À la base, l’abbatiale était vide. Il y avait des baies immenses. On était dans le roman pas encore dans le gothique. Il y avait juste du vélin pour laisser passer la lumière. Les vitraux ont été créé pour laisser entrer pleinement la lumière. Lui laisser place. C’est Pierre Soulages qui a tiré le verre blanc fait le calibrage des billes pour faire varier en douceur la teneur lumineuse. Quand on est à l’extérieur, ce sont les seuls vitraux au monde que l’on voit. Il a fait un vitrail positif négatif de la lumière.
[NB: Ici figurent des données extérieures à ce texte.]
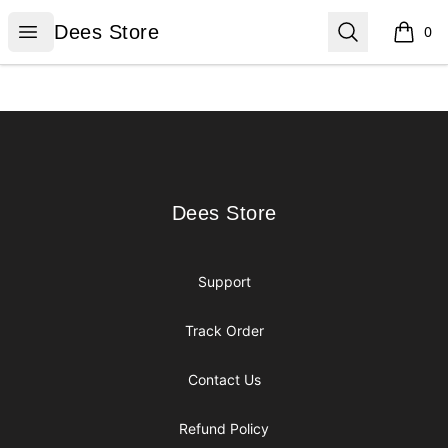
Dees Store
Open menu
Search
Dees Store
0
items i
Footer
Dees Store
Dees Store
Support
Track Order
Contact Us
Refund Policy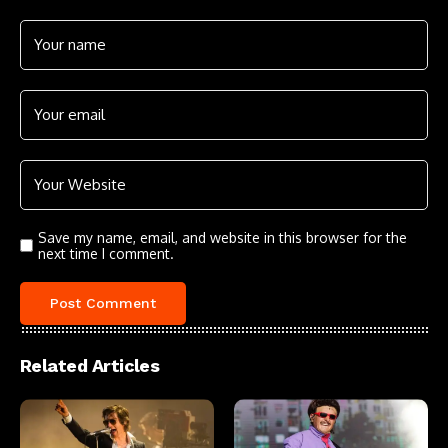
Save my name, email, and website in this browser for the
next time I comment.
Related Articles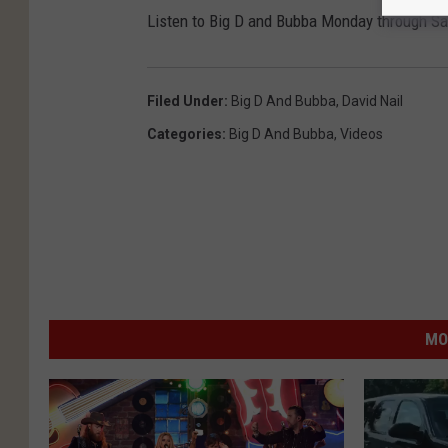
Listen to Big D and Bubba Monday through S
Filed Under
:
Big D And Bubba
,
David Nail
Categories
:
Big D And Bubba
,
Videos
MO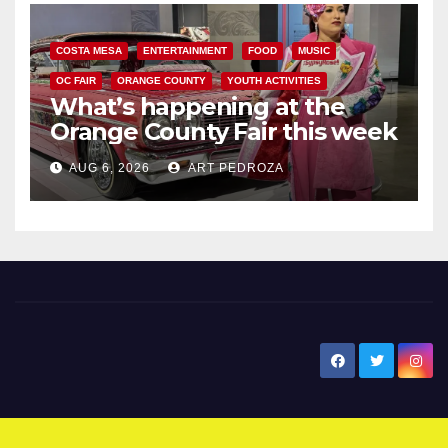
COSTA MESA
ENTERTAINMENT
FOOD
MUSIC
OC FAIR
ORANGE COUNTY
YOUTH ACTIVITIES
What’s happening at the
Orange County Fair this week
AUG 6, 2026
ART PEDROZA
New Santa Ana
Il a joué sur le contraste. À l’extérieur, le verre est brillant, sans nécessité de nettoyage. A l’intérieur, il doit être sans reflet. Dans la tête de Soulages, la couleur doit arriver normalement. En hiver la lumière est faible. Il semble qu’il ne se passe pas grand-chose, mais petit à petit, tout change, le soleil dore le spectre. Le côté bleu arrive ensuite à l’ombre. Puis les deux couleurs se réchauffent jusqu’à la disparition du bleu. Le soir avec moins d’intensité, on entre dans la subtilité. Il y a un changement avec la réflexion de la tour. Il faut avoir envie de découvrir un autre monde pour se laisser pénétrer par cette profonde perception.Mais il faut prendre le temps, attendre que les couleurs naissent et s’éteignent.

Je me suis ainsi engagé dans cette voie infinie car c’est la lumière qui guide vers l’infini. Rappelons que les églises sont orientée est-ouest. Toute la spiritualité tourne autour de la lumière et Soulages a eu un tel besoin de mettre la lumière en valeur ! Quant à moi, j’étais dans la position d’un apprenti et Soulages me demandait, quelle surprise et quel honneur, d’aller à Conques, faire les photos des vitraux de l’abbaye.
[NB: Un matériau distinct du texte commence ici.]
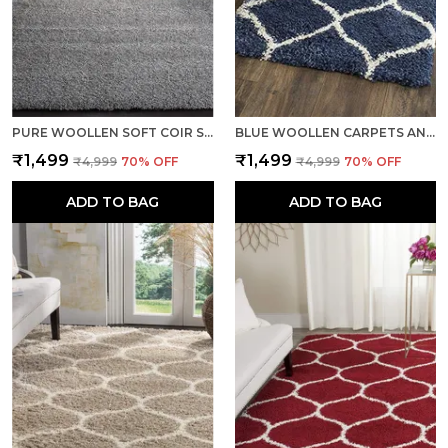
PURE WOOLLEN SOFT COIR SHAGGY CARPETS AND RUNNER FOR HALL, OFFICES, KITCHENS, BEDSIDE, LIVING ROOM AND CABINS - SILVER
BLUE WOOLLEN CARPETS AND RUNNER FOR LIVING ROOM BEDROOM TRADITIONAL COTTON BACKING
₹1,499
₹1,499
₹4,999
70
% OFF
₹4,999
70
% OFF
ADD TO BAG
ADD TO BAG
C’était, tout de même, une sacrée, c’est le cas de le dire, responsabilité. J’ai beaucoup appris, mis en pratique cette proposition de Soulages, « regarder avec les yeux plutôt qu’avec les idées ». La lumière du vitrail tente de rendre visible l’invisible. Le vitrail est le lieu par excellence où la matière se fait transparence. J’étais allé à Conques pendant un mois, observant la rotation de la lumière au cours de la journée qui donnait aux vitraux de multiples teintes en fonction de la position de soleil. Le vitrail capte parfaitement l’atmosphère, la luminescence, les vibrations naturelles.

Soulages a ressenti mon attachement à ces essentiels détails qui donnent toute la profondeur et la puissance. À la fin de ce mois autour des vitraux, très pénétré par les paroles de l’artiste, son discours sur l’histoire , l’esprit du Moyen âge et la vision de cette transparence tout au long des journées, Soulages m’a déclaré « c’est vous qui faites le bouquin ». Ensuite, le Magazine Match m’a appelé. La qualité de mes photos, je n’en ai pas fait beaucoup, a été en lien avec une recherche spirituelle. J’ai abordé le numérique en augmentant la qualité de reproduction. Soulages était présent. Je faisais la photo, je lui amenais un tirage et il corrigeait si besoin. Le livre est sorti fin mars, au bout de trois mois avec les photos artistiques dont il était satisfait. On voit, c’est fascinant, l’embrasement, le scintillement du vitrail. Tout cela a un sens et lorsque l’on se trouve sous l’ombre tutélaire d’un artiste de cette hauteur, la subtilité du moindre détail apparaît dans sa majesté. Avec le numérique, la plage d’erreur pourrait être importante mais je peux affirmer qu’il n’y a qu’une bonne prise. Il ne s’agit que de justesse. La photo qui est bonne, non seulement on la voit, mais on la ressent. En tauromachie, on appelle cela le duende. Pour moi, la qualité ne doit pas se gérer. Ne pas savoir, c’est pénétrer le mystère de la subjectivité et l’art est fait de tout cela. L’imperfection est intéressante et enrichissante. Le travail extraordinaire sur la lumière des vitraux de Conques est passé par un tâtonnement inspiré, un cheminement vers une transparence qui semblait aussi porter son existence, une spiritualité jaillie du fond des âges.